Here is the Html code snippet:

<div> <div> <a></a> <a></a> <div><a><span></span>Text1</a></div> </div> <div>Text2</div> </div> 

With the help of:

 var htmlNodes = htmlDoc.DocumentNode.SelectNodes("*"); foreach (var node in htmlNodes) { text += node.InnerText; } 

I get this line:

 "\r\n \r\n \r\n \r\n \r\n Text1\r\n Text2" 

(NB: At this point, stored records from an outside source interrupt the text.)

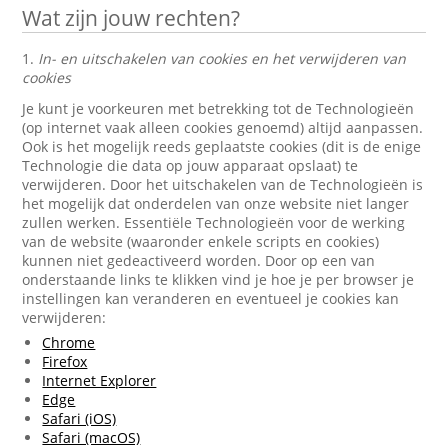
Wat zijn jouw rechten?
1.
In- en uitschakelen van cookies en het verwijderen van
cookies
Je kunt je voorkeuren met betrekking tot de Technologieën
(op internet vaak alleen cookies genoemd) altijd aanpassen.
Ook is het mogelijk reeds geplaatste cookies (dit is de enige
Technologie die data op jouw apparaat opslaat) te
verwijderen. Door het uitschakelen van de Technologieën is
het mogelijk dat onderdelen van onze website niet langer
zullen werken. Essentiële Technologieën voor de werking
van de website (waaronder enkele scripts en cookies)
kunnen niet gedeactiveerd worden. Door op een van
onderstaande links te klikken vind je hoe je per browser je
instellingen kan veranderen en eventueel je cookies kan
verwijderen:
Chrome
Firefox
Internet Explorer
Edge
Safari (iOS)
Safari (macOS)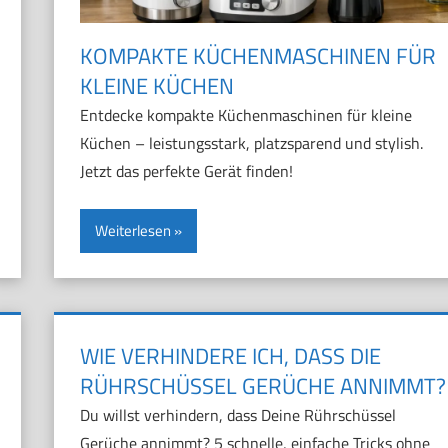
KOMPAKTE KÜCHENMASCHINEN FÜR
KLEINE KÜCHEN
Entdecke kompakte Küchenmaschinen für kleine
Küchen – leistungsstark, platzsparend und stylish.
Jetzt das perfekte Gerät finden!
Weiterlesen
WIE VERHINDERE ICH, DASS DIE
RÜHRSCHÜSSEL GERÜCHE ANNIMMT?
Du willst verhindern, dass Deine Rührschüssel
Gerüche annimmt? 5 schnelle, einfache Tricks ohne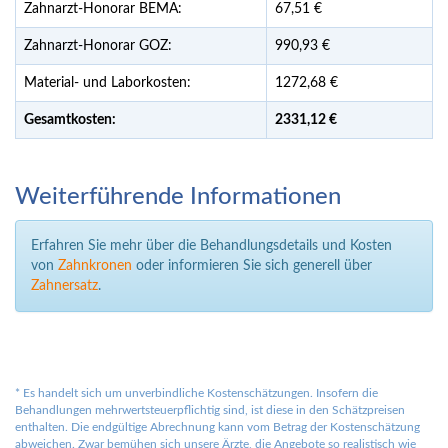
Zahnarzt-Honorar BEMA:
67,51 €
Zahnarzt-Honorar GOZ:
990,93 €
Material- und Laborkosten:
1272,68 €
Gesamtkosten:
2331,
12 €
Weiterführende Informationen
Erfahren Sie mehr über die Behandlungsdetails und Kosten
von
Zahnkronen
oder informieren Sie sich generell über
Zahnersatz
.
*
Es handelt sich um unverbindliche Kostenschätzungen. Insofern die
Behandlungen mehrwertsteuerpflichtig sind, ist diese in den Schätzpreisen
enthalten. Die endgültige Abrechnung kann vom Betrag der Kostenschätzung
abweichen. Zwar bemühen sich unsere Ärzte, die Angebote so realistisch wie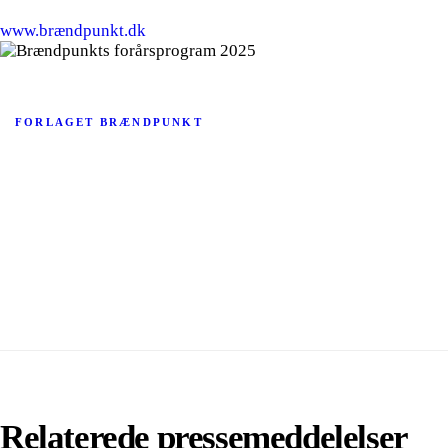
www.brændpunkt.dk
FORLAGET BRÆNDPUNKT
Relaterede pressemeddelelser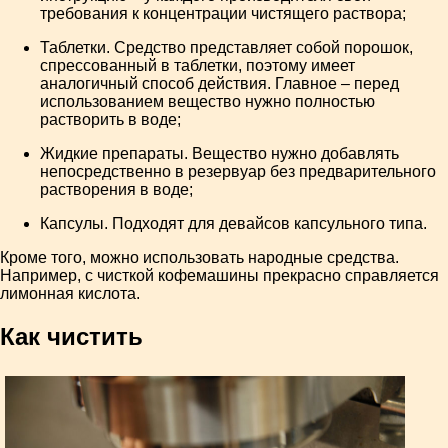
требования к концентрации чистящего раствора;
Таблетки. Средство представляет собой порошок,
спрессованный в таблетки, поэтому имеет
аналогичный способ действия. Главное – перед
использованием вещество нужно полностью
растворить в воде;
Жидкие препараты. Вещество нужно добавлять
непосредственно в резервуар без предварительного
растворения в воде;
Капсулы. Подходят для девайсов капсульного типа.
Кроме того, можно использовать народные средства.
Например, с чисткой кофемашины прекрасно справляется
лимонная кислота.
Как чистить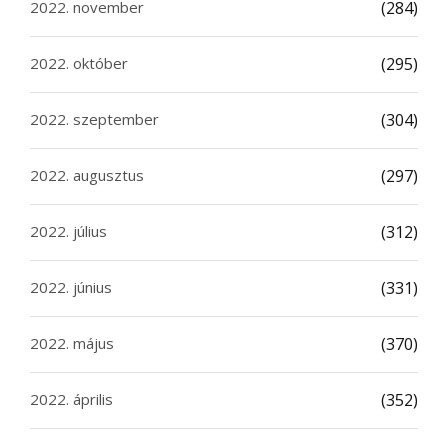
2022. november
(284)
2022. október
(295)
2022. szeptember
(304)
2022. augusztus
(297)
2022. július
(312)
2022. június
(331)
2022. május
(370)
2022. április
(352)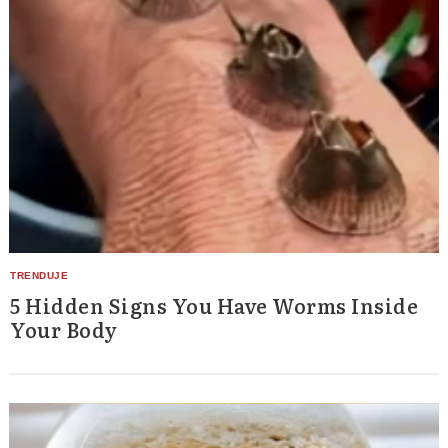
5 Hidden Signs You Have Worms Inside
Your Body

Can I just pull out the text?

 "Text1 Text2" 
  • one
    SelectNodes("//text()[normalize-space(.) != '']") - Alexander Petrov
  • @AlexanderPetrov Damn, I forgot that you can apply Xpach in this moment, thanks a lot, I would have gone the wrong way for a long time. - Vipz
  • one
    Without xpath, using LINQ: Descendants().OfType<HtmlTextNode>().Where(n => !string.IsNullOrWhiteSpace(n.InnerText)) - Alexander Petrov
  • @AlexanderPetrov Thank you, LINQ has not yet come to study. - Vipz
  • @AlexanderPetrov clarifying question, and without using concatenation, I can get the text at once of the entire fragment? I try different manipulations, nothing comes out of htmlDoc.DocumentNode.SelectSingleNode("//text()[normalize-space(.)]").InnerText; The DocumentNode exactly that Html snippet from above. - Vipz

2 answers 2

  string text = "\r\n \r\n \r\n \r\n \r\n Text1\r\n Text2"; var str3 = new String(text.Where(ch => ch != '\r' && ch != '\n').ToArray()).Trim(); var str4 = str3.Split(' ').Where(ch => ch != String.Empty).ToArray(); string finalstring = String.Empty; for (int i = 0; i <= str4.Length - 1; i++) { if (i != str4.Length - 1) finalstring += str4[i] + " "; else finalstring += str4[i]; } 
  • Great! Does it work for me in all cases, but can't it all be replaced with one xpath? Surely it is possible, but even I can not find the key text = htmlDoc.DocumentNode.SelectSingleNode("//text()[normalize-space(.)]").InnerText; - Vipz
 var str3 = new String(text.Where(ch => ch != '\r' && ch != '\n').ToArray()).Trim(); 
  • Do you need one space between the parts of the line? - Roman Ieromenko
  • //*[normalize-space()='" + text + "'][last()] - Vipz